▶ Exercise inputs:

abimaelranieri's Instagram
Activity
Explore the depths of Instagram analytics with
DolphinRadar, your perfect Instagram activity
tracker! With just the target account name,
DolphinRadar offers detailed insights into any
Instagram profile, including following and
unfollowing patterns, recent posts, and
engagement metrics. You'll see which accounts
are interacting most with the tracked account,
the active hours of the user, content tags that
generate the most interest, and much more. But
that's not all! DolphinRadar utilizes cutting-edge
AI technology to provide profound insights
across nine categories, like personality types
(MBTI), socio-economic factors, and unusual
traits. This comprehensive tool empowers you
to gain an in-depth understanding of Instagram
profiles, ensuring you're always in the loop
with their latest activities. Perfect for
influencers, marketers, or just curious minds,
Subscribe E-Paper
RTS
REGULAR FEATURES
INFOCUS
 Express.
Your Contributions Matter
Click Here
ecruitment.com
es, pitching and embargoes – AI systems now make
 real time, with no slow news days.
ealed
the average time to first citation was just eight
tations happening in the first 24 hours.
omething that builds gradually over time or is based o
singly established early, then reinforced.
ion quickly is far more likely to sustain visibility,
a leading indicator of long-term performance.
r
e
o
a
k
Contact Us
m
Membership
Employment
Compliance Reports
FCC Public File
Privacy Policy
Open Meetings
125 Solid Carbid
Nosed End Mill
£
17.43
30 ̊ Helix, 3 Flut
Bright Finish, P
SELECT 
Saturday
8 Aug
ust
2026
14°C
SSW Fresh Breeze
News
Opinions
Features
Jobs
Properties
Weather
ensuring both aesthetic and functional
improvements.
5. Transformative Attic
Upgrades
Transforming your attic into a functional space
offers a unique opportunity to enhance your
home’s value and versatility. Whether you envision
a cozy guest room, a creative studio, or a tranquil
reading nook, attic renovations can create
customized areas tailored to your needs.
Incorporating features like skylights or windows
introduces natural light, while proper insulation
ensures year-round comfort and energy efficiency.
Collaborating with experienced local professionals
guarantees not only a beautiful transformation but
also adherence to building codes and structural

▶ Work order:
Retype only this portion of the data above: the line containing "ion quickly is", the line containing "30 ̊ Helix, 3 Flut", and all lines between them, exactly.

▶ Result below:
ion quickly is far more likely to sustain visibility,
a leading indicator of long-term performance.
r
e
o
a
k
Contact Us
m
Membership
Employment
Compliance Reports
FCC Public File
Privacy Policy
Open Meetings
125 Solid Carbid
Nosed End Mill
£
17.43
30 ̊ Helix, 3 Flut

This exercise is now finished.